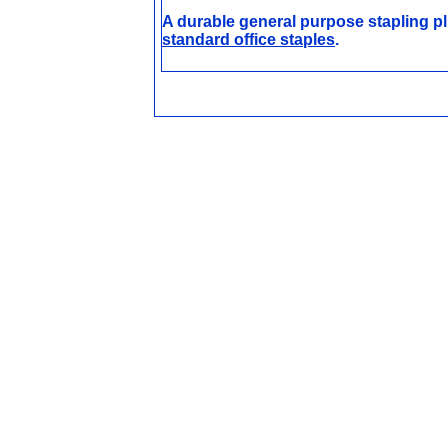
A durable general purpose stapling pli
standard office staples
.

Task directions | Each line of the data should be printed again exactly. Please leave pictures out.

Answer section |
A durable general purpose stapling pli
standard office staples
.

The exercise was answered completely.